Published in final edited form as: Biol Chem. 2014 Oct;395(10):1173–1178. doi: 10.1515/hsz-2013-0295

Angiotensin converting enzyme over expression in myelocytes enhances the immune response

Kenneth E Bernstein 1,2,*, Romer A Gonzalez-Villalobos 1,2, Jorge F Giani 1, Kandarp Shah 1, Ellen Bernstein 1, Tea Janjulia 1, Yosef Koronyo 3, Peng D Shi 4, Maya Koronyo-Hamaoui 1,3, Sebastien Fuchs 1,2,5, Xiao Z Shen 1,2
PMCID: PMC4312006  NIHMSID: NIHMS658281  PMID: 24633750

Abstract

Angiotensin converting enzyme (ACE) plays an important role in blood pressure control. ACE also has effects on renal function, reproduction, hematopoiesis and several aspects of the immune response. ACE 10/10 mice over express ACE in monocytic cells; macrophages from ACE 10/10 mice demonstrate increased polarization towards a proinflammatory phenotype. As a result, ACE 10/10 mice have a highly effective immune response following challenge with either melanoma, bacterial infection or Alzheimer’s disease. The ACE 10/10 mice suggest that enhanced monocytic function greatly contributes to the ability of the immune response to defend against a wide variety of antigenic and non-antigenic challenges.
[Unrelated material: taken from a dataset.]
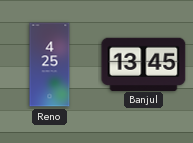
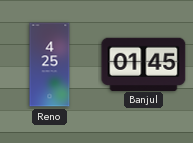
Banjul: 13:45 -> 01:45
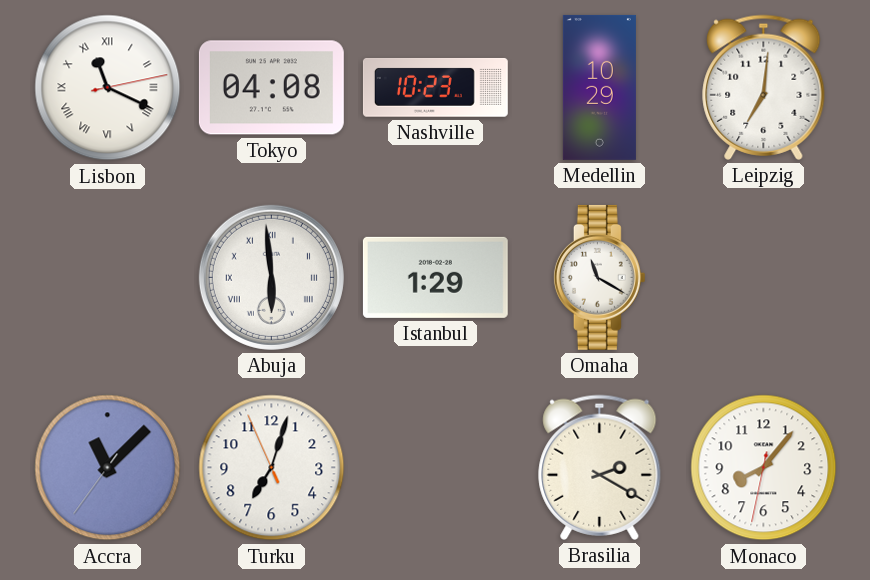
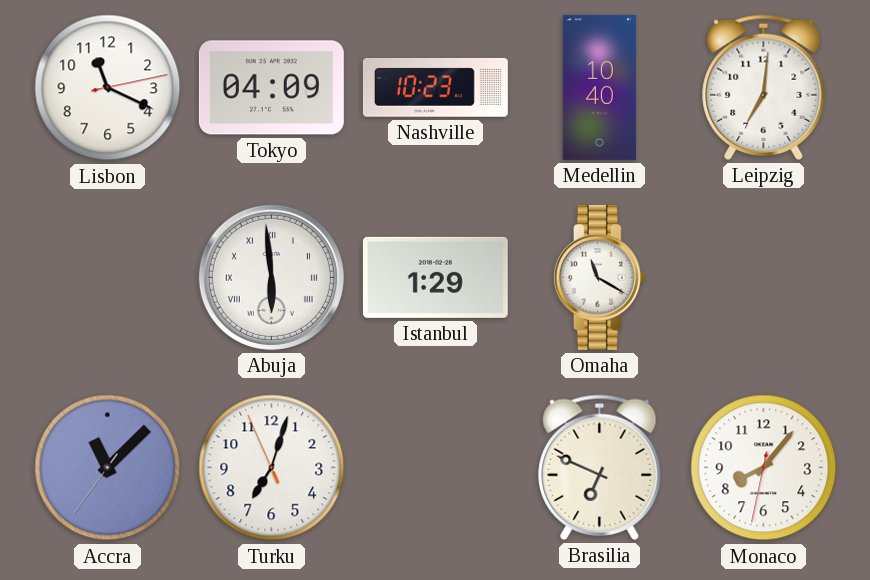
Lisbon numerals: Roman -> Arabic
Tokyo: 04:08 -> 04:09
Medellin: 10:29 -> 10:40
Brasilia: 2:20 -> 6:49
Keywords: ACE 10/10, Alzheimer’s disease, macrophages, monocytes, peptidase

Introduction

The renin angiotensin system is a series of enzymes and substrates that plays a central role in blood pressure control (Corvol et al., 2004). Angiotensinogen, a protein produced by the liver, is cleaved by renin to release the amino terminal 10 amino acid, a peptide called angiotensin I. This is further cleaved or ‘converted’ to the 8 amino acid peptide angiotensin II by angiotensin converting enzyme (ACE). Angiotensin II binds to cell surface receptors found in many tissues, initiating a coordinated series of physiologic changes that reduces renal sodium excretion and increases peripheral vascular smooth muscle constriction. The net result is blood pressure elevation. Renin, an aspartyl protease, is the major enzyme regulating angiotensin II production and ultimately the role of the RAS in blood pressure control. ACE, the second enzyme in this system, is very different from renin. It is a zinc-dependent dicarboxypeptidase that cleaves many different peptides in addition to angiotensin I.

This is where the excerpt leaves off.